• [^] # Re: Parc linux non homogéne

    Posté par (site web personnel) . En réponse à la dépêche Les virus sous Linux. Évalué à 1.

    Si tu parles du délai de grâce, c'est facile à vérifier. sudo flanque ses timestamps dans /var/run/sudo/loginduuser (problablement avec un touch ou assimilé). Il y crée une entrée qui porte le nom du tty depuis lequel la commande a été lancée, pour que ce délai n'affecte que la console de travail de l'utilisateur et pas une autre. Si tu lances l'affaire depuis X-Window (mais pas depuis un Xterm, rattaché, lui, à un /dev/pts/*), il n'y a pas de console et le timestamp s'applique sur unknown. Moralité : tous les processus qui ne sont pas ou plus rattachés à une console peuvent en profiter.

    Si tu veux faire le test, colle l'applet de lancement d'applis en ligne de commande dans ton tableau de bord Gnome, ouvre une des applications du menu Administration d'Ubuntu avec ton mot de passe habituel, puis lance gksudo depuis l'applet avec la commande de ton choix.

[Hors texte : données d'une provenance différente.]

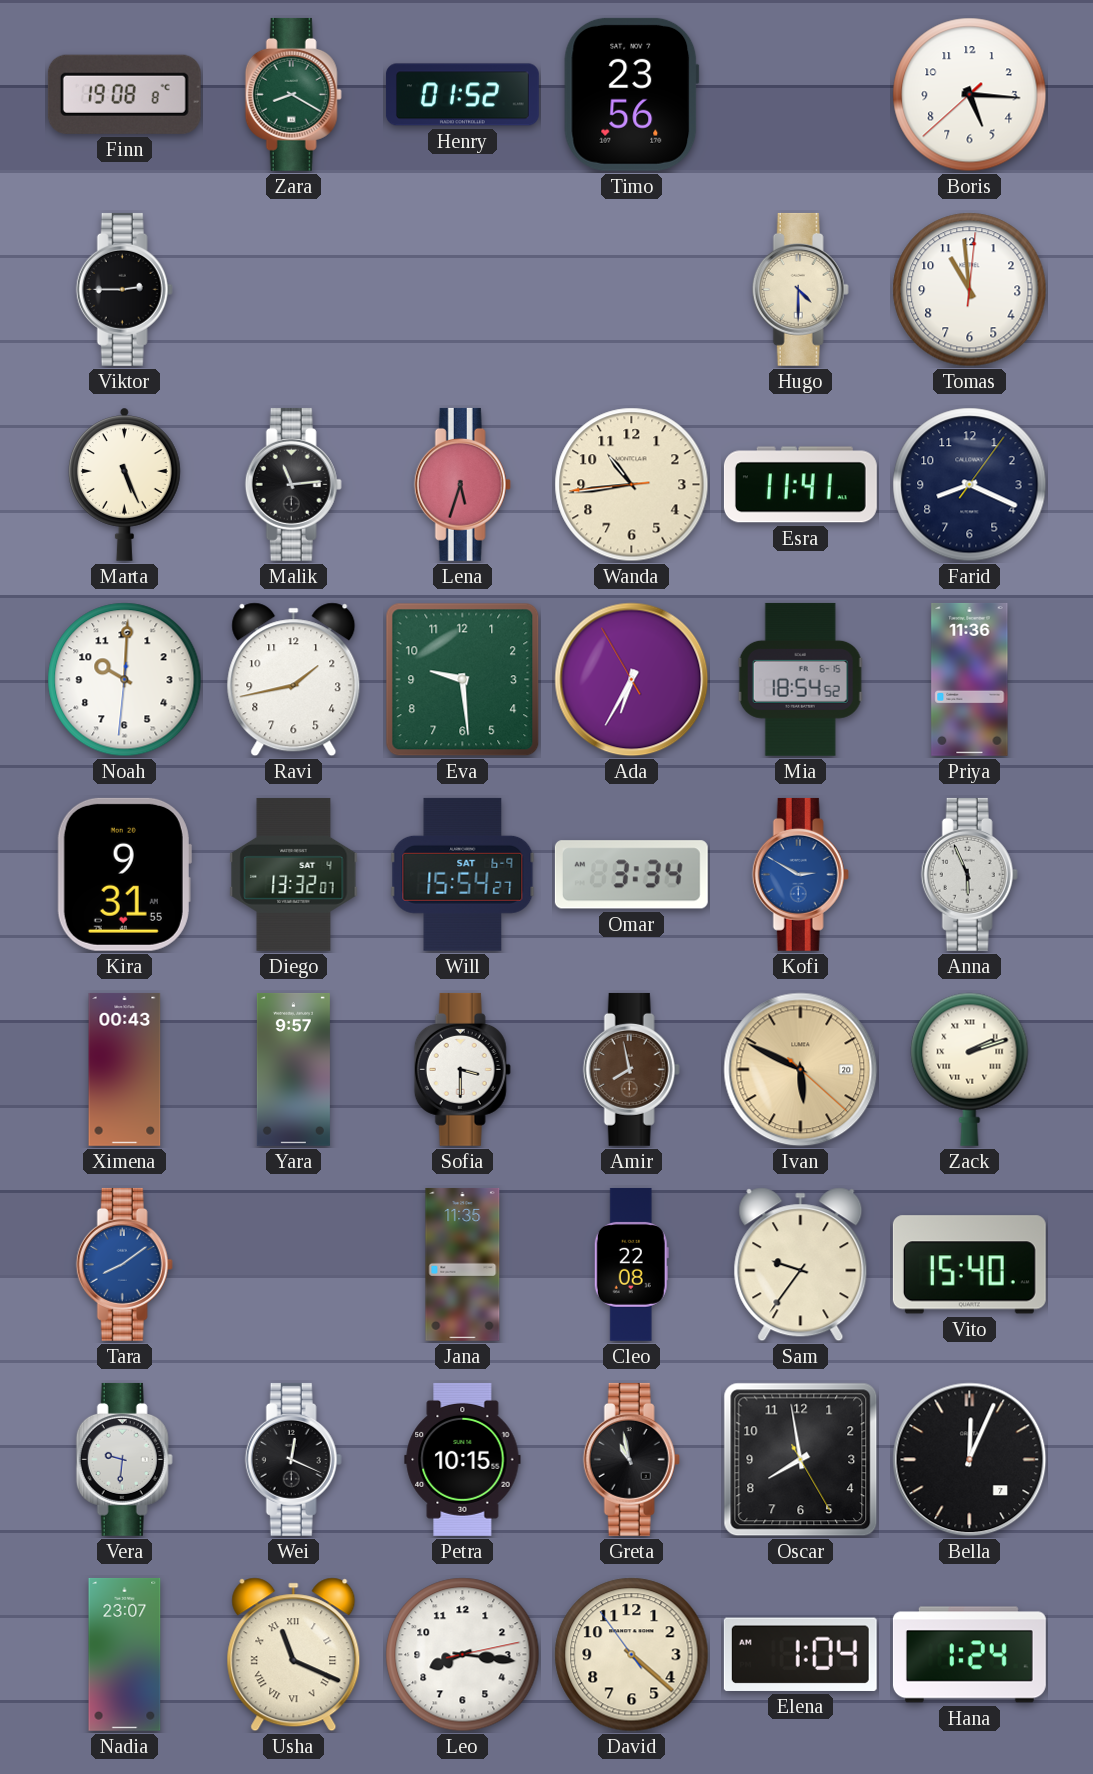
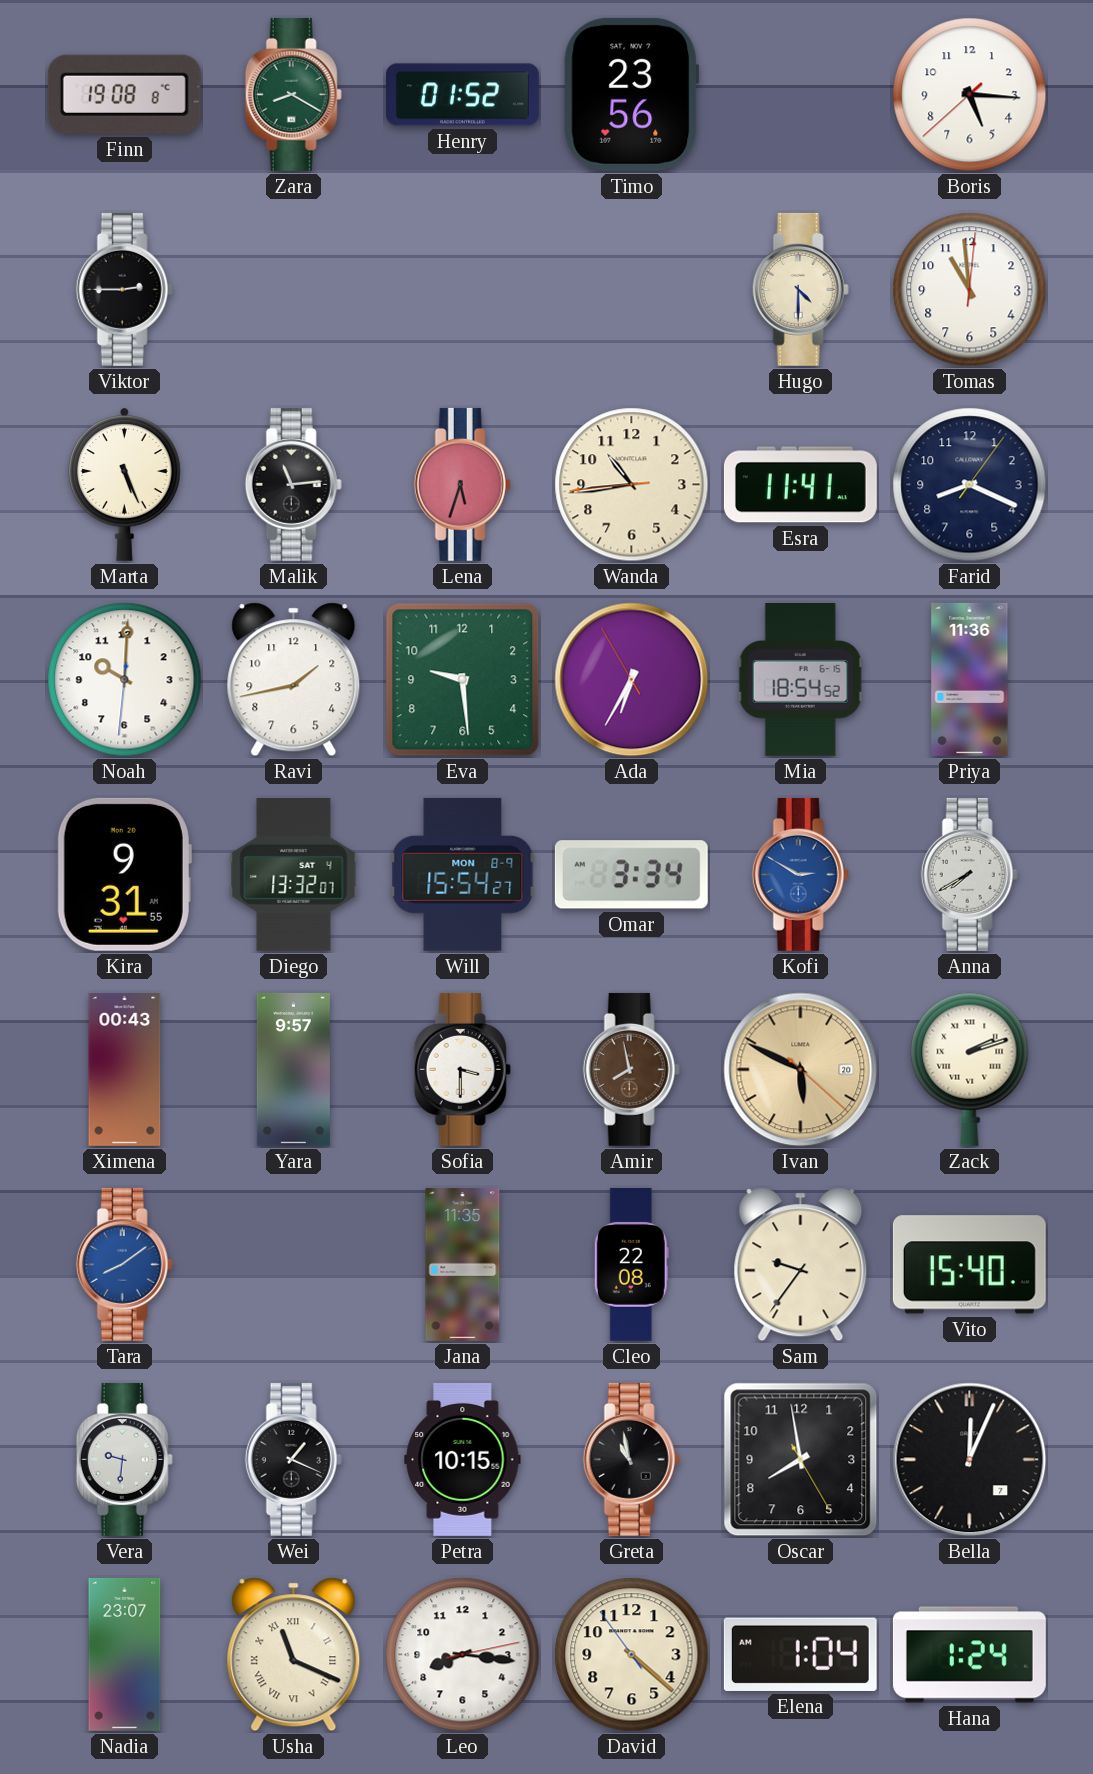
Will date: SAT 6-9 -> MON 8-9
Anna: 5:56 -> 7:40
Wei: 12:19 -> 1:19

    Cet exemple n'est pas probant. Je ne trouve pas inconcevable que le fait d'ouvrir un outil qui requiert les droits "root" et donc, te demande une première fois ton mot de passe via gksudo, permette ensuite, dans le délai imparti par sudo, d'en ouvrir une autre qui les requiert également, sans te demander à nouveau le mot de passe. La session X11 est vue comme un seul et même tty. Dans une console, ce comportement est strictement le même. Le délai de grâce de sudo permet justement de taper systématiquement le mot de passe quand on tape plusieurs commandes. S'il fallait que je saisisse mon mot de passe à chaque fois que j'utilise un outil graphique lié à l'administration dans un délai inférieur à 5 minutes, ce serait très lourd et on tomberait dans le second cas que tu décries comme "Mauvais".
    Il faut donc que :
    - le processus ne soit pas rattaché à une console ;
    - l'uid du processus fasse partie du groupe admin ;
    - que le mot de passe d'un utilisateur du groupe ait été tapé il y a moins de 5 minutes auparavant.
    Cela fait quand même pas mal de conditions à retenir.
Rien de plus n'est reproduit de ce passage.